== Task ==
Everything in the records below must be repeated exactly, except the pictures.
-------- Material provided
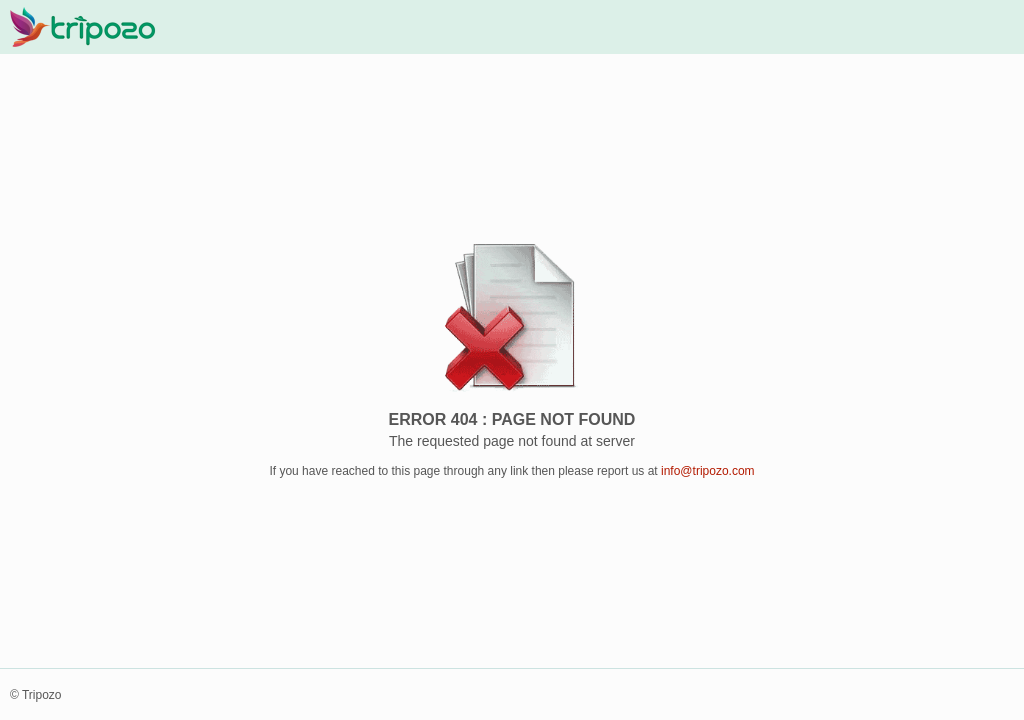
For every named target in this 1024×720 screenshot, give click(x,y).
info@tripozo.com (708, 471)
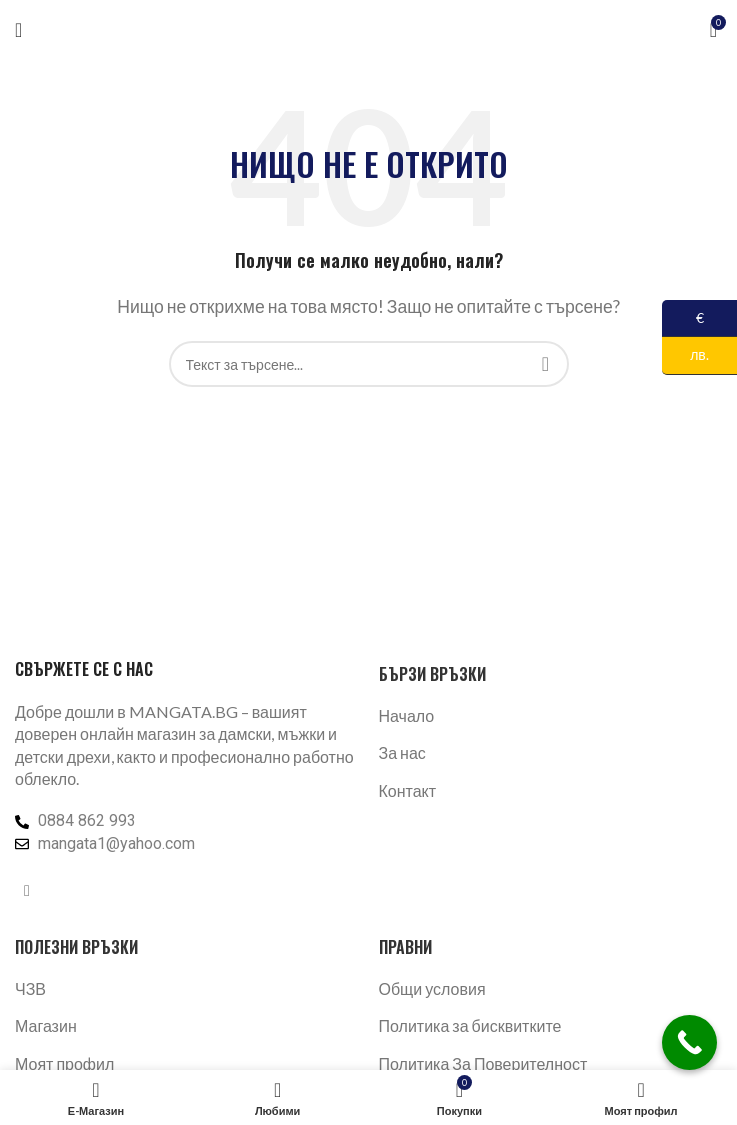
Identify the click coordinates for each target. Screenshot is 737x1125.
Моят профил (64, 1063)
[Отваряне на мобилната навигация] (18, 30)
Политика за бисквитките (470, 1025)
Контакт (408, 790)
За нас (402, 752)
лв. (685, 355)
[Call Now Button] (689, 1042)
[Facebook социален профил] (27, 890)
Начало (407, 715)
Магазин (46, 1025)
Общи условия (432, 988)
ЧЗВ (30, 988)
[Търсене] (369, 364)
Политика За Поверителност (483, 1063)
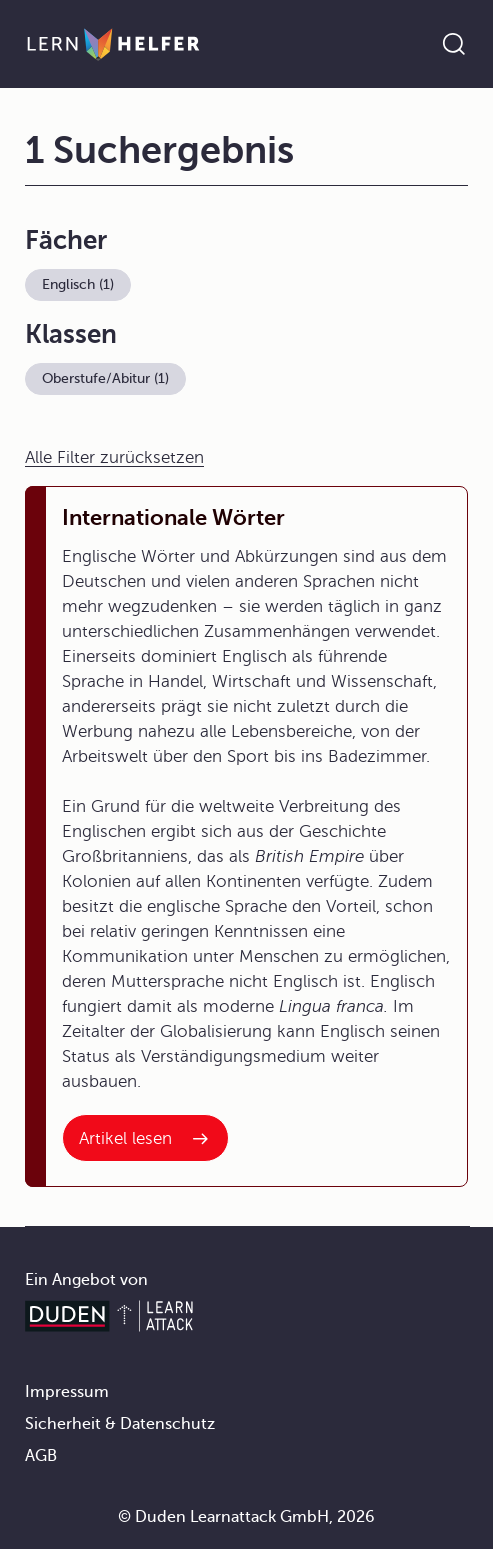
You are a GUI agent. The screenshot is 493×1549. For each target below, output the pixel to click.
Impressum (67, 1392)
----------------
== Task response ==
For every named target in this 1024×720 screenshot, give click(x,y).
info@tripozo.com (708, 471)
Identify the click coordinates for each target. Screenshot is 737x1125.
Моят профил (64, 1063)
[Отваряне на мобилната навигация] (18, 30)
Политика за бисквитките (470, 1025)
Контакт (408, 790)
За нас (402, 752)
лв. (685, 355)
[Call Now Button] (689, 1042)
[Facebook социален профил] (27, 890)
Начало (407, 715)
Магазин (46, 1025)
Общи условия (432, 988)
ЧЗВ (30, 988)
[Търсене] (369, 364)
Политика За Поверителност (483, 1063)
You are a GUI agent. The screenshot is 493×1549. For each target below, output the pixel to click.
Impressum (67, 1392)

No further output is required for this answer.